(Data for this exercise):
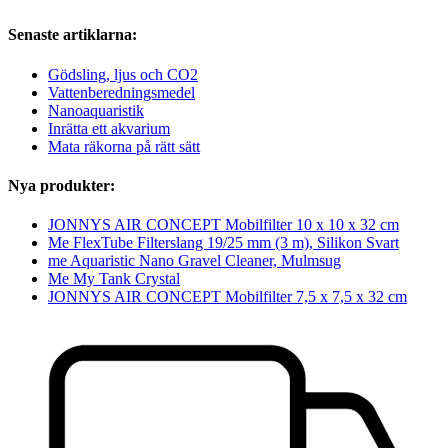
Senaste artiklarna:
Gödsling, ljus och CO2
Vattenberedningsmedel
Nanoaquaristik
Inrätta ett akvarium
Mata räkorna på rätt sätt
Nya produkter:
JONNYS AIR CONCEPT Mobilfilter 10 x 10 x 32 cm
Me FlexTube Filterslang 19/25 mm (3 m), Silikon Svart
me Aquaristic Nano Gravel Cleaner, Mulmsug
Me My Tank Crystal
JONNYS AIR CONCEPT Mobilfilter 7,5 x 7,5 x 32 cm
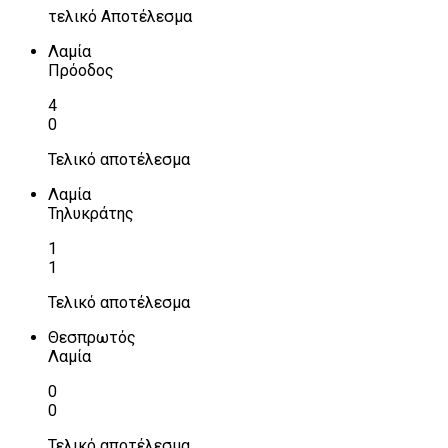
τελικό Αποτέλεσμα
Λαμία
Πρόοδος
4
0
Τελικό αποτέλεσμα
Λαμία
Τηλυκράτης
1
1
Τελικό αποτέλεσμα
Θεσπρωτός
Λαμία
0
0
Τελικό αποτέλεσμα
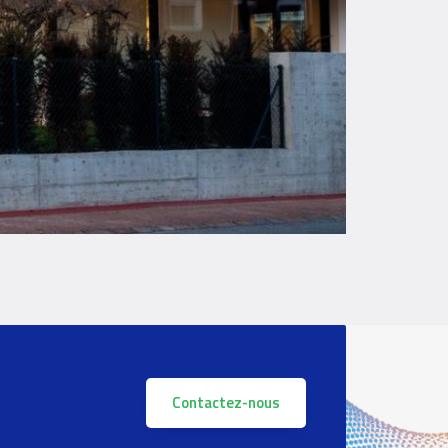
Contactez-nous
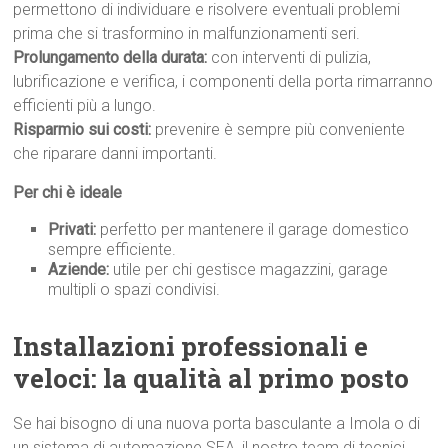
permettono di individuare e risolvere eventuali problemi
prima che si trasformino in malfunzionamenti seri.
Prolungamento della durata:
con interventi di pulizia,
lubrificazione e verifica, i componenti della porta rimarranno
efficienti più a lungo.
Risparmio sui costi:
prevenire è sempre più conveniente
che riparare danni importanti.
Per chi è ideale
Privati:
perfetto per mantenere il garage domestico
sempre efficiente.
Aziende:
utile per chi gestisce magazzini, garage
multipli o spazi condivisi.
Installazioni professionali e
veloci: la qualità al primo p
osto
Se hai bisogno di una nuova porta basculante a Imola o di
un sistema di automazione SEA, il nostro team di tecnici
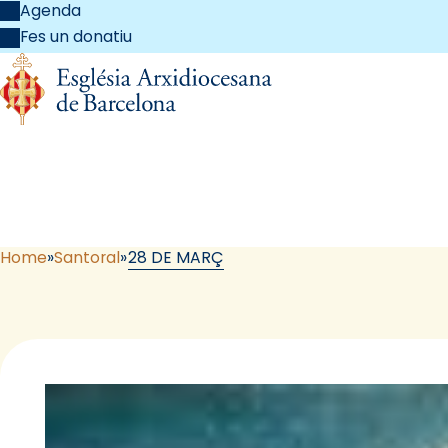
Agenda
Fes un donatiu
Home
Santoral
28 DE MARÇ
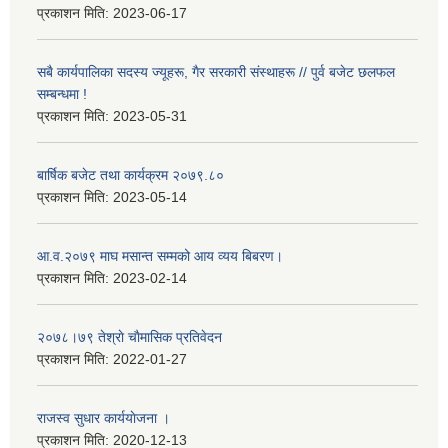
प्रकाशन मिति:
2023-06-17
सबै कार्यपालिका सदस्य ज्यूहरू, गैर सरकारी संस्थाहरू // पुर्व बजेट छलफल
सम्बन्धमा !
प्रकाशन मिति:
2023-05-31
बार्षिक बजेट तथा कार्यक्रम २०७९.८०
प्रकाशन मिति:
2023-05-14
आ.व.२०७९ माघ मसान्त सम्मको आय व्यय बिबरण।
प्रकाशन मिति:
2023-02-14
२०७८।७९ तेश्राे चाैमासिक प्रतिवेदन
प्रकाशन मिति:
2022-01-27
राजस्व सुधार कार्ययाेजना ।
प्रकाशन मिति:
2020-12-13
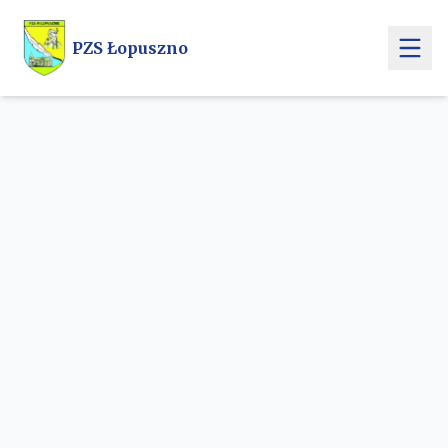
Przejdź do treści głównej
PZS Łopuszno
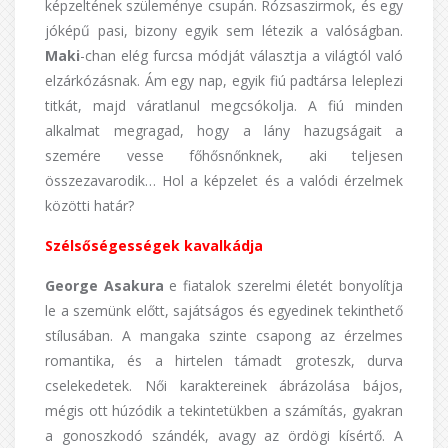
képzeltének szüleménye csupán. Rózsaszirmok, és egy
jóképű pasi, bizony egyik sem létezik a valóságban.
Maki
-chan elég furcsa módját választja a világtól való
elzárkózásnak. Ám egy nap, egyik fiú padtársa leleplezi
titkát, majd váratlanul megcsókolja. A fiú minden
alkalmat megragad, hogy a lány hazugságait a
szemére vesse főhősnőnknek, aki teljesen
összezavarodik… Hol a képzelet és a valódi érzelmek
közötti határ?
Szélsőségességek kavalkádja
George Asakura
e fiatalok szerelmi életét bonyolítja
le a szemünk előtt, sajátságos és egyedinek tekinthető
stílusában. A mangaka szinte csapong az érzelmes
romantika, és a hirtelen támadt groteszk, durva
cselekedetek. Női karaktereinek ábrázolása bájos,
mégis ott húzódik a tekintetükben a számítás, gyakran
a gonoszkodó szándék, avagy az ördögi kísértő. A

(Assigned task):
Looking at the records above, how many of their lines carry the string "garage"? Answer with the number and nothing else.

(Your response):
2